Ross Anderson on the E-Gold Connection
Ross Anderson has written a thought provoking paper on the role of non-bank payment transfer systems such as E-Gold in Internet crime. In particular he claims that revocability in a payment scheme is more important than identity.
The paper would be rather better if he could resist making unsubstantiated (and untrue) statements in the introduction such as "The SSL/TLS protocol was designed in the mid-90s to dump compliance costs on users". The purpose of SSL was to enable Internet retail. The original designers of SSL were entirely US-centric and to the effect that they even considered compliance costs they were dumping them on the merchant. At the time cryptography was strictly controlled by the US government which limited the effective key size to 40 bits. Online banking over SSL only became practical after the introduction of Server Gated Crypto by VeriSign some years later.
Another irritation is the claim "Windows Vista makes huge efforts to protect premium video content, but almost no effort to protect users' credit card numbers." Again this is assertion, not fact. The CardSpace technology deployed in Windows Vista is explicitly designed to enable the next generation of secure commerce. Microsoft's commitment to CardSpace is evidenced by the fact that they have made it available for the XP platform as well. Microsoft can hardly be faulted for having a more comprehensive security story on DRM, the movie industry knew what it wanted from Vista long before the design phase started. They knew what to ask for and they got it. The financial services industry has still not decided what it really wants and the problem of phishing only emerged as a major issue after the Vista feature set had been defined in any event.

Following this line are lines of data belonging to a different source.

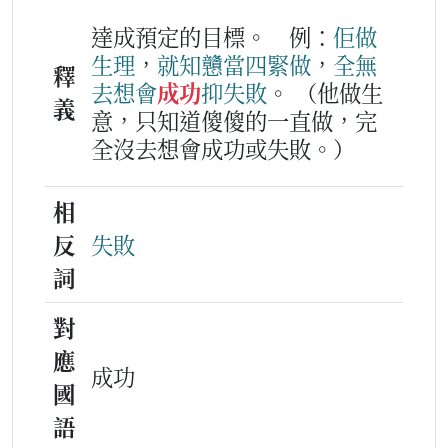
達成預定的目標。
例：
佢
做
生理
，
就
知
戇當
四
緊
做
，
全無
釋
去
想
會
成功
抑
失敗
。
（他做生
義
意，只知道傻傻的一直做，完
全沒去想會成功或失敗。）
相
反
失敗
詞
對
應
成功
國
語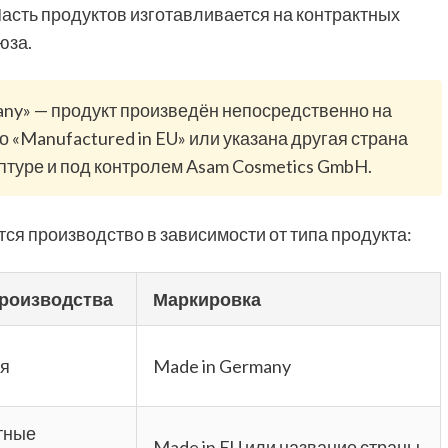
асть продуктов изготавливается на контрактных
юза.
many» — продукт произведён непосредственно на
 «Manufactured in EU» или указана другая страна
птуре и под контролем Asam Cosmetics GmbH.
ся производство в зависимости от типа продукта:
производства
Маркировка
я
Made in Germany
тные
Made in EU или название страны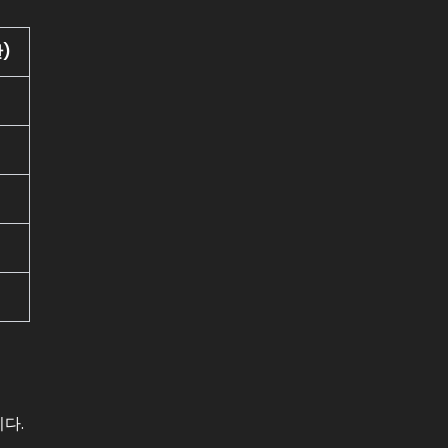
의사 결정 프레임워크
)
결론
자주 묻는 질문(FAQ)
다.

Beyond these points Anderson does correctly identify the fact that non-bank payment mechanisms play a major role in enabling phishing fraud. The criminals are not really interested in credit card numbers, its the money they want. In particular banks that are diligent in revoking fraudulent payments are likely to be able to benefit from the displacement effect as the criminals target banks with lax controls.

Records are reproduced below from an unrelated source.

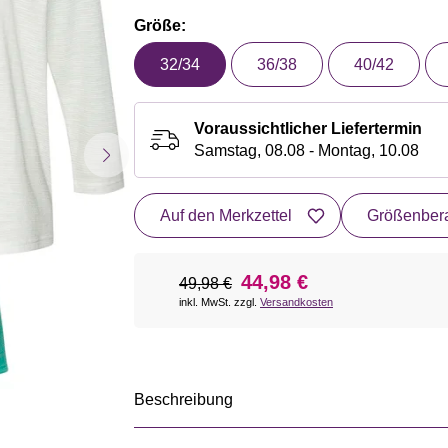
Größe:
32/34
36/38
40/42
Voraussichtlicher Liefertermin
Samstag, 08.08 - Montag, 10.08
Auf den Merkzettel
Größenbera
44,98 €
49,98 €
inkl. MwSt. zzgl.
Versandkosten
Beschreibung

I don't think that revocation is a magic bullet or that it is more important than any other factor. It may be the most effective tactical measure available at the current time but it is clearly a tactical measure, not a strategic one.

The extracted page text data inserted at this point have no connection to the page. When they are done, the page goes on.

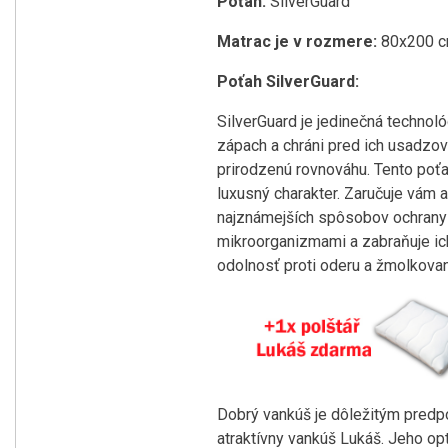
Poťah:
SilverGuard
Matrac je v rozmere:
80x200 
Poťah SilverGuard:
SilverGuard je jedinečná technoló
zápach a chráni pred ich usadzova
prirodzenú rovnováhu. Tento poťa
luxusný charakter. Zaručuje vám a
najznámejších spôsobov ochrany p
mikroorganizmami a zabraňuje ich
odolnosť proti oderu a žmolkova
Dobrý vankúš je dôležitým predp
atraktívny vankúš Lukáš. Jeho o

Another important issue identified is the potential role of social networking. A social network is rather harder to fake than a gas bill. Yet regulation is driving the replacement of traditional methods of risk control with due dillience that is easier to audit but rather easier to compromise.
Anderson's makes important comments on the 'infallibility' of Chip and PIN, it is a risk mitigation scheme and we should not assume that it eliminates all fraud risk. Even if Chip and PIN does turn out to be infalible, traditional credit card frauds will still work for as long as card number transactions under the MOTO rules or magnetic stripe transactions are allowed.
Since the paper was written the E-Gold principles were indicted with a range of money laundering charges. It will be interesting to see how the case turns out.